After more than a decade of benefiting from historically aggressive easing measures, the economy is "close" to the Fed's objectives, though policy removal is expected to be slow, Yellen said in San Francisco. The speech, to the Commonwealth Club, essentially served as a monetary policy primer, though she did drop some hints about the road ahead.
"As the economy approaches our objectives, it makes sense to gradually reduce the level of monetary policy support," Yellen said, according to prepared remarks.
She said the long-run unemployment rate is probably 4.75 percent, just above the current 4.7 percent.

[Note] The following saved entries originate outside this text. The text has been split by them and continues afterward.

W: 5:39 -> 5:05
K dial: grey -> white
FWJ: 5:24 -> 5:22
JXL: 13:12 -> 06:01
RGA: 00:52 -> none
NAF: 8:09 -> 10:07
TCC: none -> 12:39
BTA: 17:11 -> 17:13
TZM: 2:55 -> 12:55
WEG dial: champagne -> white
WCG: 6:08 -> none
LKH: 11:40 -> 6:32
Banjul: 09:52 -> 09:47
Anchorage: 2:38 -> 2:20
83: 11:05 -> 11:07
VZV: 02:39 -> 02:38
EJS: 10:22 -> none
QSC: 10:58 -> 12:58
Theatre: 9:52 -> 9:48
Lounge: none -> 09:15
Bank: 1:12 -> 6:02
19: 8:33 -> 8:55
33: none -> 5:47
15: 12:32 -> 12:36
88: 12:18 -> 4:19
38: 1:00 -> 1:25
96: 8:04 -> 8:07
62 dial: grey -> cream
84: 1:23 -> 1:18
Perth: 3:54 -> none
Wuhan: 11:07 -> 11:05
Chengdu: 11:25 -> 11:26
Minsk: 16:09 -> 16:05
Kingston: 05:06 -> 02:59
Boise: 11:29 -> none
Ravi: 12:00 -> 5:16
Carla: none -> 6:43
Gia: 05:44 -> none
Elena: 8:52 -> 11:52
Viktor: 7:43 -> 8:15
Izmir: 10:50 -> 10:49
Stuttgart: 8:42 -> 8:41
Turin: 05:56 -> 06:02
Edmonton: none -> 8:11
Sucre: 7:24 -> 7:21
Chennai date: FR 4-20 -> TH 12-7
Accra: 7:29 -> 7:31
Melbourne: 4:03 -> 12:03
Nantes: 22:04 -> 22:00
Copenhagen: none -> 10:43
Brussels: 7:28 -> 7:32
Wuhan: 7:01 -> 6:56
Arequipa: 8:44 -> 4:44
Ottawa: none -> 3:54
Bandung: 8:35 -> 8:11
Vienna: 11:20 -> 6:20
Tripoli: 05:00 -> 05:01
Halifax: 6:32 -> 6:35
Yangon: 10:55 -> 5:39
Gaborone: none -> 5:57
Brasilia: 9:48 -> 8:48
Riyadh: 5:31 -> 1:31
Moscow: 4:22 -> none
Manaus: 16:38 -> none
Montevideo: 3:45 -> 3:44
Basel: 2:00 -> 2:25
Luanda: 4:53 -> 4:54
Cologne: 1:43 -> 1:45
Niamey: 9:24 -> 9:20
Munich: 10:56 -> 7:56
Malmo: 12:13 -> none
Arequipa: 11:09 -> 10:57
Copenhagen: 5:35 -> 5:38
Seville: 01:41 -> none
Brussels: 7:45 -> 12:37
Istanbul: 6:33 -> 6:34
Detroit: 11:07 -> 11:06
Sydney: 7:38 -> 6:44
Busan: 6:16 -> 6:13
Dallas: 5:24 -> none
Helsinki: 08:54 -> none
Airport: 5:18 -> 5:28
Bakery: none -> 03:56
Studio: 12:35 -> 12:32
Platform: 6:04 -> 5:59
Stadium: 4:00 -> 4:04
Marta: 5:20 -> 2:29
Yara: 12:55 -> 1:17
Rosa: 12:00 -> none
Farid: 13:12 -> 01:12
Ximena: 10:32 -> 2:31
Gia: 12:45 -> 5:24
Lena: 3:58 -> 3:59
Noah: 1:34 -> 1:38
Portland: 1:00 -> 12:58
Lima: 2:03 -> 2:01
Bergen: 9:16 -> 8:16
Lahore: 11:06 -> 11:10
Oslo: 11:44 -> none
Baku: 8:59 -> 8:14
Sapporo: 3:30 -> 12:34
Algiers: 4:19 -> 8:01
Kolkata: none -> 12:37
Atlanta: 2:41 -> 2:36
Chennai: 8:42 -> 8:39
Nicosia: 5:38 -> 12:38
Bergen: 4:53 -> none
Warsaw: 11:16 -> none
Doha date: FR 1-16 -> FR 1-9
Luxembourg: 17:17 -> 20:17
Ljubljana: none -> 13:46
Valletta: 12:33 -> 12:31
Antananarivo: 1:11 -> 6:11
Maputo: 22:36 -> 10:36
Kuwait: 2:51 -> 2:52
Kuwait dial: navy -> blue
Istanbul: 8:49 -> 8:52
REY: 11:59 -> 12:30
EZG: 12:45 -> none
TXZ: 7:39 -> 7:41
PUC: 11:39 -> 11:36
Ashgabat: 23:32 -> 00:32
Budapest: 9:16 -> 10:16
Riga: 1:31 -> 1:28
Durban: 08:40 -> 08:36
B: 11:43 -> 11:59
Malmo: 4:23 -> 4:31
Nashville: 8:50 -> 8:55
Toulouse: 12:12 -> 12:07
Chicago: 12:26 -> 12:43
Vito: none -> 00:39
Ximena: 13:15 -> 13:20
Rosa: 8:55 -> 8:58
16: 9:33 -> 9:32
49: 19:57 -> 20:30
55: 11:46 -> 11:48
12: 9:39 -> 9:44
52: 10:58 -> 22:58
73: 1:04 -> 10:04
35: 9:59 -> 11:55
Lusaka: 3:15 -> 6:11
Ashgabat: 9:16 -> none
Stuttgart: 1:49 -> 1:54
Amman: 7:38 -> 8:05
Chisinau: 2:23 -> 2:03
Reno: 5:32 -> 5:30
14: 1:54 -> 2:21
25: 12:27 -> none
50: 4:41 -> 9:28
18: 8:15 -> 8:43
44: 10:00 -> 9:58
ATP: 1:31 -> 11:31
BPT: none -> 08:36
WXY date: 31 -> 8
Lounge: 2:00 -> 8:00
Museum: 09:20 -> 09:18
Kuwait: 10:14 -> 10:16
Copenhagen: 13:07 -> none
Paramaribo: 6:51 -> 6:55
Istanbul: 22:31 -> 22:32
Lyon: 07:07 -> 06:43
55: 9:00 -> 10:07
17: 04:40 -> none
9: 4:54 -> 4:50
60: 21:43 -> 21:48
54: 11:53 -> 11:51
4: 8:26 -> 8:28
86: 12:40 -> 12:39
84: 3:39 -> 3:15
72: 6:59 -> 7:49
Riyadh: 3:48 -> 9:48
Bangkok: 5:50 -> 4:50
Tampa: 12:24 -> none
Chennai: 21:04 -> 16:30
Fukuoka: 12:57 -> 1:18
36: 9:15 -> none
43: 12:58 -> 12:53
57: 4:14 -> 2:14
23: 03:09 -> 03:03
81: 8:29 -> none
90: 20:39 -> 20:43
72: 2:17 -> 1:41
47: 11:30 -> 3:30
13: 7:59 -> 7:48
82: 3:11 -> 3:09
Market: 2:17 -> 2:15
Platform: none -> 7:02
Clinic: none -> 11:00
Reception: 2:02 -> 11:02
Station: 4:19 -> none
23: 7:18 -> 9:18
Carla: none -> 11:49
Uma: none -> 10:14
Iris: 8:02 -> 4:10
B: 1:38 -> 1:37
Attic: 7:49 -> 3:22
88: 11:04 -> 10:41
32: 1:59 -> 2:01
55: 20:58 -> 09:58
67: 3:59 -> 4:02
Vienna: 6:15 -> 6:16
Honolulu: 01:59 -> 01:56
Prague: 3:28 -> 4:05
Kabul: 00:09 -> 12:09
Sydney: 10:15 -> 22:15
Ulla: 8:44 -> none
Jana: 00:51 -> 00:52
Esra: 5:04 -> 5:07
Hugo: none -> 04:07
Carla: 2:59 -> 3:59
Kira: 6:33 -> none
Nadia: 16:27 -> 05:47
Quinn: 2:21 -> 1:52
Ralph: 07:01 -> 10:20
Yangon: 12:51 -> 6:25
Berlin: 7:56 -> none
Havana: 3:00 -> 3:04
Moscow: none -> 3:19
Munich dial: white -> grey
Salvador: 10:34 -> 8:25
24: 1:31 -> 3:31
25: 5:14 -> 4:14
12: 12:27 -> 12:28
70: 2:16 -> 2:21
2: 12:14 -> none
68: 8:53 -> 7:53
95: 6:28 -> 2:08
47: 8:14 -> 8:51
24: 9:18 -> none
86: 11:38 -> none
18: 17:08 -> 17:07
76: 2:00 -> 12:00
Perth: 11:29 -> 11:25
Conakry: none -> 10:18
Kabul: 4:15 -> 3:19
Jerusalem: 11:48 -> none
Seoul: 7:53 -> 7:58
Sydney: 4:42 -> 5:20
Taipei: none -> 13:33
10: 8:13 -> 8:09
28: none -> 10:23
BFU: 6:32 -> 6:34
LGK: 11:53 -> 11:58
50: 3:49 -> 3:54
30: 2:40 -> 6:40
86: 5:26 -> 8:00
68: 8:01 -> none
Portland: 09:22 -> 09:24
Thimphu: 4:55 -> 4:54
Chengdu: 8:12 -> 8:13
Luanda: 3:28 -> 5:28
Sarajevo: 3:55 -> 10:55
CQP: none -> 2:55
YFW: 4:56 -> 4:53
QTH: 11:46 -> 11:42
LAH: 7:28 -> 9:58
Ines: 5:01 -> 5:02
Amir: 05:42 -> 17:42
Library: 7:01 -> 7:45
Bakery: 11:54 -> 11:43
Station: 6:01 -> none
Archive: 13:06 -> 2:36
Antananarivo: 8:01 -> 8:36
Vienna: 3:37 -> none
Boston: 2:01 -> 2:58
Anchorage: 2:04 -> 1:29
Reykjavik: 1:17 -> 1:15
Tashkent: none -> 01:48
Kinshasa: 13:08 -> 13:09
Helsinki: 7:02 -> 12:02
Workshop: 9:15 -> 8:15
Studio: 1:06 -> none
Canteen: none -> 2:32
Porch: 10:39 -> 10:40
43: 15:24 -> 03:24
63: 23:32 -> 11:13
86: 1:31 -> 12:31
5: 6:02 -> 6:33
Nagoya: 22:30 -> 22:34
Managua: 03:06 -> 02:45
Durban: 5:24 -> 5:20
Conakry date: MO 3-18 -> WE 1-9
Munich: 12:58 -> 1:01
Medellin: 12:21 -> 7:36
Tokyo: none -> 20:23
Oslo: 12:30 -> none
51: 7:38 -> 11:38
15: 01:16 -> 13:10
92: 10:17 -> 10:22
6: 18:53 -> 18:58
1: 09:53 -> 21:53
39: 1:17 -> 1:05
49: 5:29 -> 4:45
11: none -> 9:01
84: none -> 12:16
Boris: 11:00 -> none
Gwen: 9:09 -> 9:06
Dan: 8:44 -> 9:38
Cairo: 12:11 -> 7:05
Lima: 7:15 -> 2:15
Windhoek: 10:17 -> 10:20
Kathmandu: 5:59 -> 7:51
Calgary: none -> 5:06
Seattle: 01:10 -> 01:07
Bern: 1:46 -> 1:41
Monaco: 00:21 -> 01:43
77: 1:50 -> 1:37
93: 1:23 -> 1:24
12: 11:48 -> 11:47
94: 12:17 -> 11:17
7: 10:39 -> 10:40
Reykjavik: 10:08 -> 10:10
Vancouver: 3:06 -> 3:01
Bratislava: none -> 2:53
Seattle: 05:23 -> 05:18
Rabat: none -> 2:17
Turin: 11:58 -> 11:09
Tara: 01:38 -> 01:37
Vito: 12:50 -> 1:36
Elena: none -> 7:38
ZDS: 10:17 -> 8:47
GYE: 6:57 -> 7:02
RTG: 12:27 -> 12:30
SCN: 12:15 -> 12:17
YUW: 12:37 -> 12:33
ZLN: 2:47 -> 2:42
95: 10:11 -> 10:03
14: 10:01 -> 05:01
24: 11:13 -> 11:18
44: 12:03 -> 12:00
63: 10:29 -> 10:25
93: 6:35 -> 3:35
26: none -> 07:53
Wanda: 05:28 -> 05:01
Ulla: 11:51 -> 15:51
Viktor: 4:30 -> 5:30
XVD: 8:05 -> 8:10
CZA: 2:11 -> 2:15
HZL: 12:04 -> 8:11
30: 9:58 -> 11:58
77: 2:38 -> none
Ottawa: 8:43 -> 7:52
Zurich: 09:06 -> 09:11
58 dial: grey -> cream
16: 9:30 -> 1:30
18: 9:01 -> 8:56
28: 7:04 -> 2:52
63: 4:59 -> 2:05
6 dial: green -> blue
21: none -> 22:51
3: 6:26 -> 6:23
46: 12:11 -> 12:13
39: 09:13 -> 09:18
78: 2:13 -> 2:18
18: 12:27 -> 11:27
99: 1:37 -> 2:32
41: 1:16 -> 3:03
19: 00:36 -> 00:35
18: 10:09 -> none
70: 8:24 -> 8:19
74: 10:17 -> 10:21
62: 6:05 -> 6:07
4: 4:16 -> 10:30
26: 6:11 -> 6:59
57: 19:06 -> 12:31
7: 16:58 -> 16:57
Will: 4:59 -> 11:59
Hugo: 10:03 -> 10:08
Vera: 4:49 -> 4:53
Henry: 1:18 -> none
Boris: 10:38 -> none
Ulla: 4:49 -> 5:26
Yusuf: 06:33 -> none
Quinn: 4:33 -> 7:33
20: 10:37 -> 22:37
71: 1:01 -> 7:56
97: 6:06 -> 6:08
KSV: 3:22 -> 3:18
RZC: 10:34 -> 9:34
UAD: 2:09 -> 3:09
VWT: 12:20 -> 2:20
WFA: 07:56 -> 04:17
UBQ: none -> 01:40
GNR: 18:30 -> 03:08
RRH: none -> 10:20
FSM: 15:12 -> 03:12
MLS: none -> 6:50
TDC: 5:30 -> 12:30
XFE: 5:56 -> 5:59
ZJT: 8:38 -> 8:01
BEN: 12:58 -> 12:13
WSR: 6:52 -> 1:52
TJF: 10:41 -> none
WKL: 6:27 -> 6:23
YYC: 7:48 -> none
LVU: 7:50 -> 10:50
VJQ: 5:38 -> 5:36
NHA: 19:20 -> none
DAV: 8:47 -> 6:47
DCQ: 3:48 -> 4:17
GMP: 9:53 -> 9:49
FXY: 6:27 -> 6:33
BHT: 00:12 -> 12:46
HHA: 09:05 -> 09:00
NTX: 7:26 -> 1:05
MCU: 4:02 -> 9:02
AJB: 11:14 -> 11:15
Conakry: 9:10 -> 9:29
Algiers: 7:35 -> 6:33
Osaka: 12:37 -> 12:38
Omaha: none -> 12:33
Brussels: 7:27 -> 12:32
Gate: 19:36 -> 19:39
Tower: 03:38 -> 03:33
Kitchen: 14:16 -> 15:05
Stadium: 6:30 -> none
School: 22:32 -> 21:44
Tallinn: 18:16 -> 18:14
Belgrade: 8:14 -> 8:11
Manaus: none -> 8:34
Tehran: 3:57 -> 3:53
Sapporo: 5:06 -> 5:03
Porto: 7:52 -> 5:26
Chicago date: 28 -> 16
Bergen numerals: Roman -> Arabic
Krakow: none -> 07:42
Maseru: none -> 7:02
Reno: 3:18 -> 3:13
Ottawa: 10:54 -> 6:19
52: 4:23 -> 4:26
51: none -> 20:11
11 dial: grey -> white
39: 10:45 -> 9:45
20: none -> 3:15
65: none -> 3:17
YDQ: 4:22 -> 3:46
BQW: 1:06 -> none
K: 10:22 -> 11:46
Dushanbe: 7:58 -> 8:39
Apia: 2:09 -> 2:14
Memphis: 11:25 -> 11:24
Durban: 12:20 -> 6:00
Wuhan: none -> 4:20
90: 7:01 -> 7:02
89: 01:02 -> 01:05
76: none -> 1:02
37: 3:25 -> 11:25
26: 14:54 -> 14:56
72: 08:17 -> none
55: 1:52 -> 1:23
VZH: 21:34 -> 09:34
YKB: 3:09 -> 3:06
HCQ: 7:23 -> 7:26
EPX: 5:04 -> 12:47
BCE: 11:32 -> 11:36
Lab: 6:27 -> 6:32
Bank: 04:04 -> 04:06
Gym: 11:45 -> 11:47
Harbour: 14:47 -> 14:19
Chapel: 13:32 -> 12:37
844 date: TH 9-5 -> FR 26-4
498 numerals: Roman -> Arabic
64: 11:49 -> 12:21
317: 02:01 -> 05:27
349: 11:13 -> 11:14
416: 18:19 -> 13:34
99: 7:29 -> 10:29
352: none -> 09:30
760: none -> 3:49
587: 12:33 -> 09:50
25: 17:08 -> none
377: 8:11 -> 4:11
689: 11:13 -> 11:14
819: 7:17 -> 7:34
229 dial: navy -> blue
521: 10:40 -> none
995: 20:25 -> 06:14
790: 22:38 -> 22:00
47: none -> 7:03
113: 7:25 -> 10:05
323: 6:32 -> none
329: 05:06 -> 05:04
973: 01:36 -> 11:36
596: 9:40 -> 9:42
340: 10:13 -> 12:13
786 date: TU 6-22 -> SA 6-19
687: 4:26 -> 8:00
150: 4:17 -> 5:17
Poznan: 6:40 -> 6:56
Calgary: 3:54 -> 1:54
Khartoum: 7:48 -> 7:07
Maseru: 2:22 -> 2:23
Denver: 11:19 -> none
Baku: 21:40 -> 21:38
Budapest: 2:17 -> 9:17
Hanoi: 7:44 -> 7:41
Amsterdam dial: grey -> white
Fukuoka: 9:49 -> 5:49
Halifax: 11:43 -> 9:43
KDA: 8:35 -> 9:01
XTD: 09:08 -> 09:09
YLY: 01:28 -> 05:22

Inflation is "inching back" toward the Fed's 2 percent goal, which has remained elusive even as the economy has stayed out of recession for nearly eight years and unemployment is at its lowest level since late 2007.
Despite the economic improvements, the Fed has remained cautious.
"Right now our foot is still pressing on the gas pedal, though, as I noted, we have eased back a bit," Yellen said.
"Our foot remains on the pedal in part because we want to make sure the economic expansion remains strong enough to withstand an unexpected shock, given that we don't have much room to cut interest rates," she added.
Indeed, even with the hikes of the past two Decembers the funds rate remains in a target range of 0.5 to 0.75 percent, with the actual rate most recently at 0.66 percent. While Fed officials have indicated a more aggressive rate-hiking schedule, traders believe there will be at most two moves this year - one in June and another in November or December. Futures contracts imply a funds rate of 1.07 percent by the end of the year.
Meanwhile, Fed's Beige Book, published also on Wednesday, showed a pickup in manufacturing, "widespread" reports of labor shortages and improving business investment set the stage for the Federal Reserve's December rate hike amid signs of steady economic growth across the country, the Fed reported Wednesday in its latest Beige Book compendium of economic conditions.
Critics worry that the FOMC will fall behind the curve should growth accelerate and force interest rate increases at a faster pace than markets anticipate. However, Yellen said low productivity levels likely will keep inflation from getting out of control.
The funds rate, which banks charge to lend to each other overnight, likely will be at 3 percent by the end of 2019, a target that Yellen acknowledged is "a full percentage point lower than our estimate just three years ago."
CNBC Qian Chen, reporting from Singapore.